# need to rehome Stewie my pigeon



## pappy1264 (Feb 2, 2009)

Although I hate having to do this, I am needing to find a home for Stewie, my female pigeon. I posted on her a few months ago (went out for coffee at Dunkin Donuts and she landed on my head). She is very sweet and I love her so much, but I have too much on my plate and I find I just can't find enough time to give her the attention she so craves. I don't have a history on her before that morning she landed on me (but it is obvious she was handreared and has no clue she is a pigeon!!) She lays eggs (even though she is not with a mate....I believe she sees me as her 'mate'). I am in Essex, MA (north of Boston). She cannot be let outside, she is an 'indoor only' bird. I will be asking lots of questions to make sure she goes to the best possible home for her.


----------



## Charis (Feb 11, 2007)

I sent a message to a member that I think will be a perfect match.


----------



## pappy1264 (Feb 2, 2009)

Thank you.


----------



## Charis (Feb 11, 2007)

Would you send me your phone via private message?


----------



## Charis (Feb 11, 2007)

Sorry pappy, the member I had in mind is unable to take Stewie.
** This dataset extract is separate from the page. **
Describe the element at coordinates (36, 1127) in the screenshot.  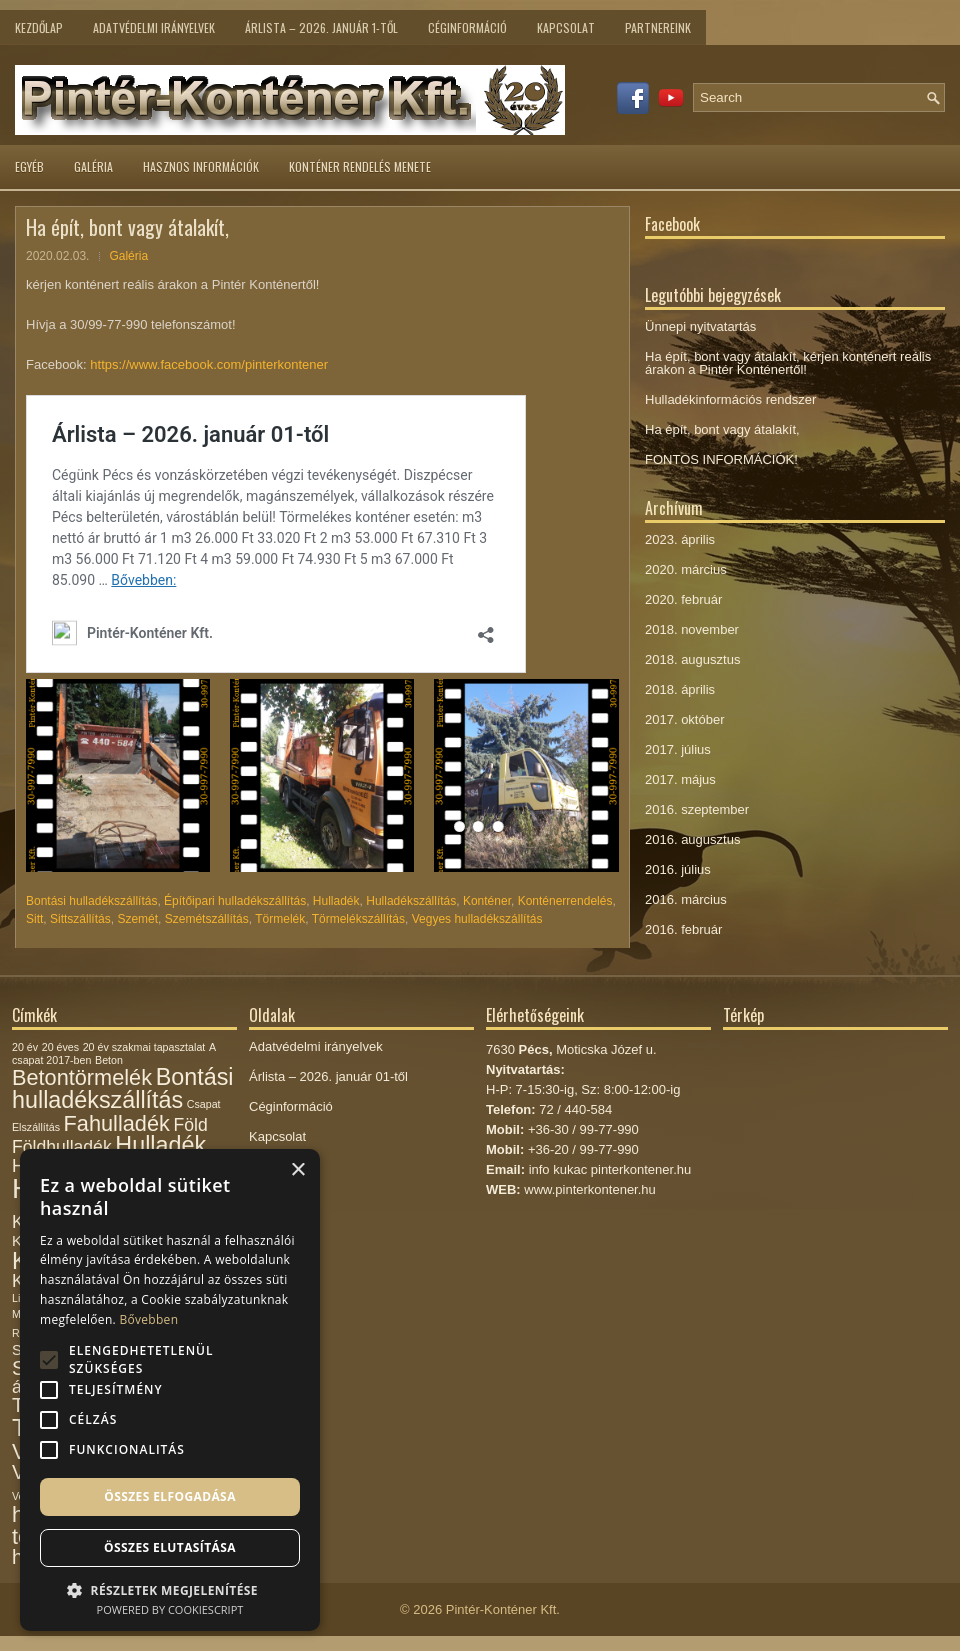
I see `Elszállítás [Elszállítás (1 elem)]` at that location.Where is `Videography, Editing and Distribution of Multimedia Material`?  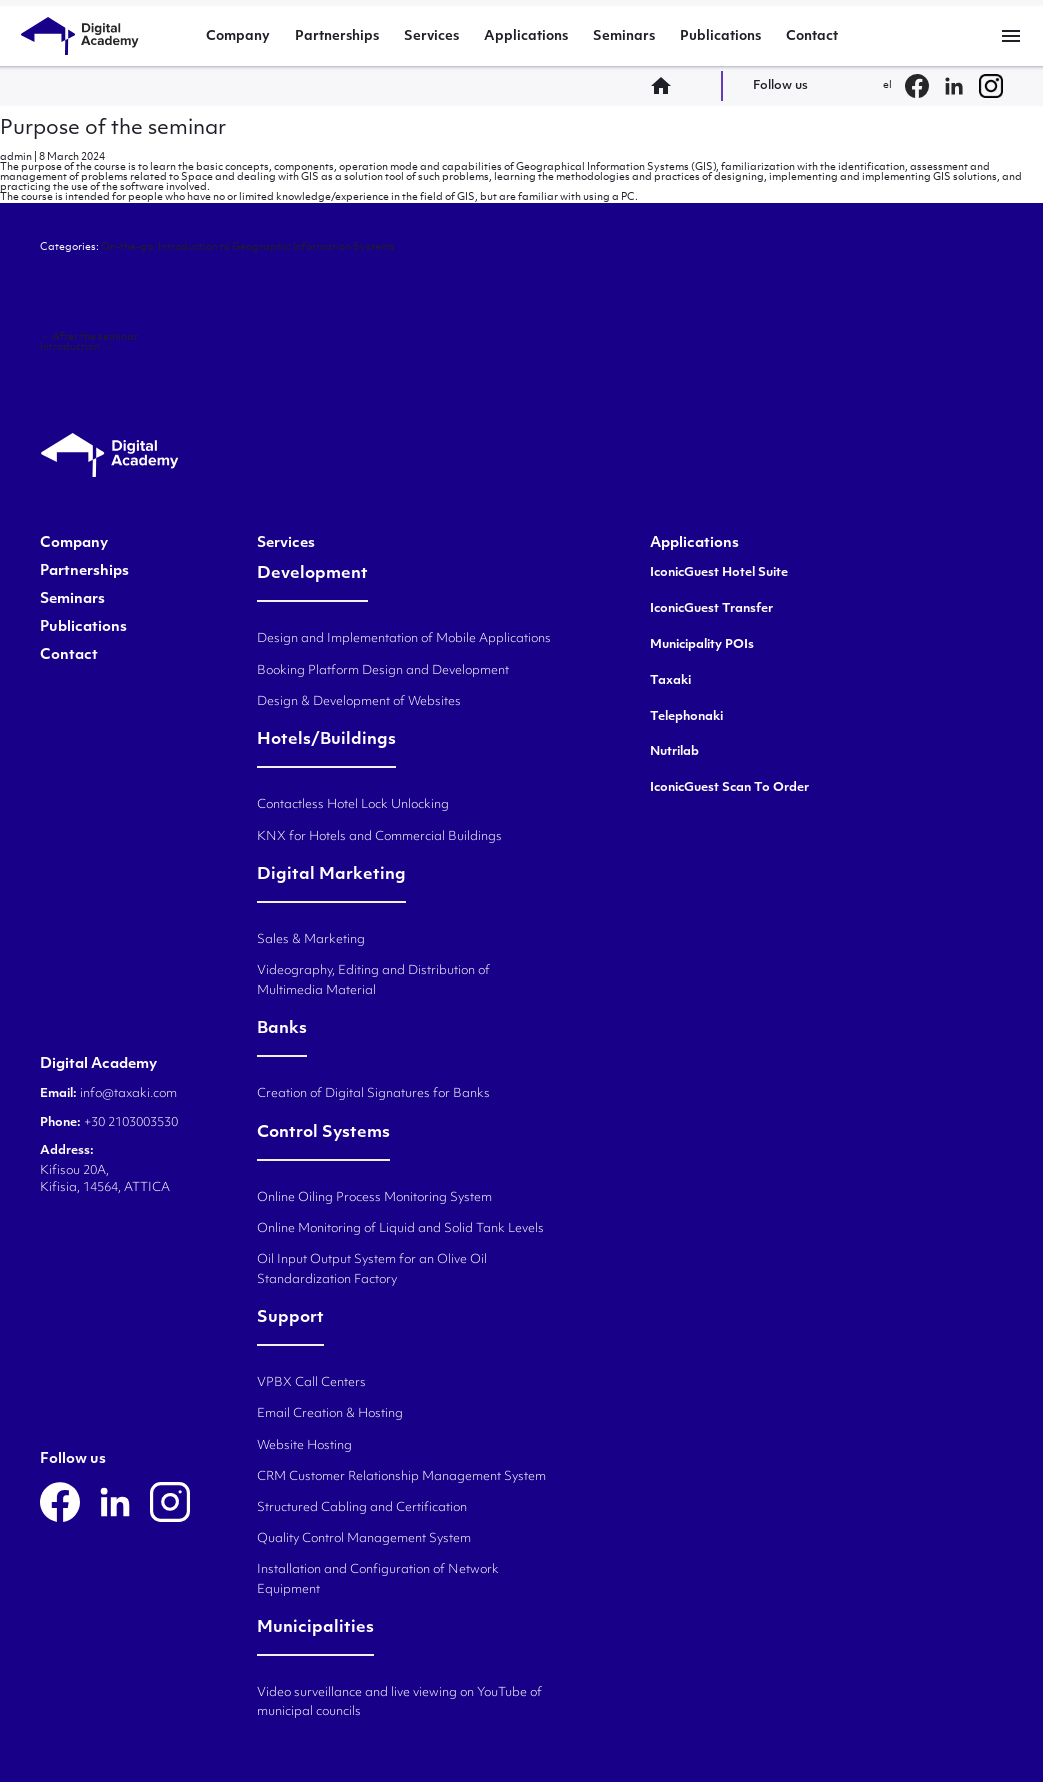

Have you thought of adopting a friend for Stewie so she won't be lonely?


----------



## pappy1264 (Feb 2, 2009)

Ok, thanks. I actually have too much to take care of and to add another is not something I can do right now. I know hwen I first got her, there was someone in NH that had said they would take her (I will see if I can find my old post and the replies and see if they still were interested. As when I first found her, I didn't know what I was going to do with her.) I feel very sad because I know Stewie loves me but at the same time, it is not fair to her to not be able to give her the time she craves. I have several animals (all here before she came into our lives) and I am finding my time is just so limited (I also have two skin kids). Thank you again.


----------



## Charis (Feb 11, 2007)

pappy...if you click on you name and then open up statistics, you will be able to see all the threads you have started. You will be able to find everyone that showed an interest in adopting Stewie before. 
Good luck and I'll keep my thnkin cap on. Honestly though, I can't think of anyone that isn't full.


----------



## pappy1264 (Feb 2, 2009)

I found it and have emailed them, so we shall see. Thank you.


----------



## mountainstorm (May 3, 2006)

Where you able to find a home for Stewie?

Rachael


----------